In eleventh-hour move, CFPB finalizes effective cap on overdraft fees

December 12, 2024
Reading Time: 2 mins read
CFPB claims ‘complex’ pricing drives up cost of financial products

With a little over a month left in the Biden administration, the CFPB today finalized a controversial rule on overdraft protection.

Under the final rule, covered institutions may choose one of three options to comply with its requirements: capping their overdraft fee at a flat $5, which is what the bureau asserts would cover costs at “most banks”; selecting a cap that covers their actual costs and losses; or treating overdraft protection as a loan covered by the Truth in Lending Act, which will require compliance with Regulation Z’s account opening disclosures, sending periodic statements, and prohibiting the compulsory use of automatic funds transfers to repay the overdraft, among other requirements. The rule covers banks and credit unions with more than $10 billion in assets.

The CFPB first proposed to limit overdraft fees earlier this year as part of a broader push against so-called “junk fees” by the Biden administration. The rule finalized today would not take effect until Oct. 1, 2025.

ABA President and CEO Rob Nichols slammed the CFPB’s decision to “finalize this misguided rule at a time when every other federal bank regulator has stopped issuing new regulations” and noted that the rule will “make it significantly harder for banks to offer this valuable service to their customers, including those who have few other options to cover essential payments.
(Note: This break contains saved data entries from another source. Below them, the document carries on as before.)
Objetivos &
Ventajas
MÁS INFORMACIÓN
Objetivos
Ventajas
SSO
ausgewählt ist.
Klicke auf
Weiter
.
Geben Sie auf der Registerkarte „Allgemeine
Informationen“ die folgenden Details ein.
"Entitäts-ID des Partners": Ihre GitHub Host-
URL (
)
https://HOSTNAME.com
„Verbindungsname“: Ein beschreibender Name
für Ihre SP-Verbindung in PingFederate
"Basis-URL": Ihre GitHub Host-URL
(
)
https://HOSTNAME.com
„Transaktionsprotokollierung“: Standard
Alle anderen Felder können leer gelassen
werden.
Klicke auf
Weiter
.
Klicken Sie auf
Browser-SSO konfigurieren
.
“In finalizing the rule, the CFPB is ignoring the strong majority of Americans who have indicated time and again in national surveys that they value and appreciate overdraft protection, and they don’t want it to go away,” Nichols added. In ABA’s comments on the proposed rule, the association made clear that it would lead many banks to cease offering overdraft protection entirely.
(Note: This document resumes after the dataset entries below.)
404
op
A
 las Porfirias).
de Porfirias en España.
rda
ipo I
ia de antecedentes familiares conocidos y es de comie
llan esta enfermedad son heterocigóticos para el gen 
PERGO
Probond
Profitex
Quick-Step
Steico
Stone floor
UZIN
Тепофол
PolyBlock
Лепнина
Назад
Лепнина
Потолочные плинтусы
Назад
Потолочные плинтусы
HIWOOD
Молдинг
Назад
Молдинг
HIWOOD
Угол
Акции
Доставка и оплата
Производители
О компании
“In addition to the consumer harm this rule will cause, it‘s yet another example of the CFPB’s willingness under Director Chopra to exceed its congressionally mandated guardrails,” Nichols said. “The bureau has no legal authority to subject overdraft services offered by any financial institution to Regulation Z, much less implement a price cap on overdraft protection. We will closely review the final rule with our members and consider all options going forward. It should not be allowed to go into effect.”